- DATA IN THIS EXERCISE

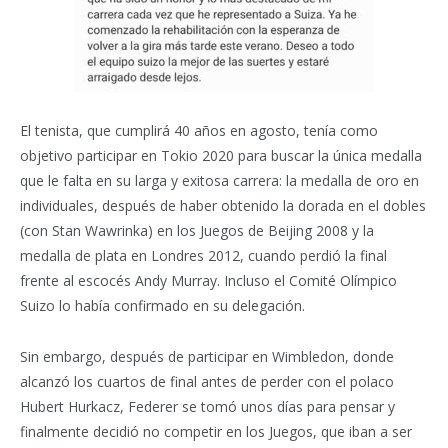
El tenista, que cumplirá 40 años en agosto, tenía como
objetivo participar en Tokio 2020 para buscar la única medalla
que le falta en su larga y exitosa carrera: la medalla de oro en
individuales, después de haber obtenido la dorada en el dobles
(con Stan Wawrinka) en los Juegos de Beijing 2008 y la
medalla de plata en Londres 2012, cuando perdió la final
frente al escocés Andy Murray. Incluso el Comité Olímpico
Suizo lo había confirmado en su delegación.
Sin embargo, después de participar en Wimbledon, donde
alcanzó los cuartos de final antes de perder con el polaco
Hubert Hurkacz, Federer se tomó unos días para pensar y
finalmente decidió no competir en los Juegos, que iban a ser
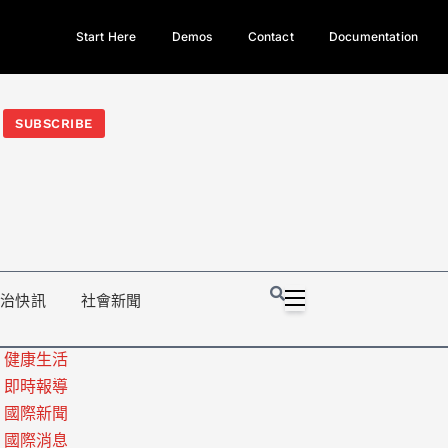
Start Here
Demos
Contact
Documentation
今日熱門新聞TOP3｜西拉雅族正式成第17個原住民族、立院電競
光電場回扣
法審查爆衝突、跨國運毒案重判12年
地方利益輸
SUBSCRIBE
政治快訊
社會新聞
健康生活
即時報導
國際新聞
國際消息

- WHAT IS EXPECTED
Copy out the lines above from the line containing "Sin embargo, después" through the line containing "Documentation", exactly, and keep the pictures out.

- REPLY TO THE TASK
Sin embargo, después de participar en Wimbledon, donde
alcanzó los cuartos de final antes de perder con el polaco
Hubert Hurkacz, Federer se tomó unos días para pensar y
finalmente decidió no competir en los Juegos, que iban a ser
Start Here
Demos
Contact
Documentation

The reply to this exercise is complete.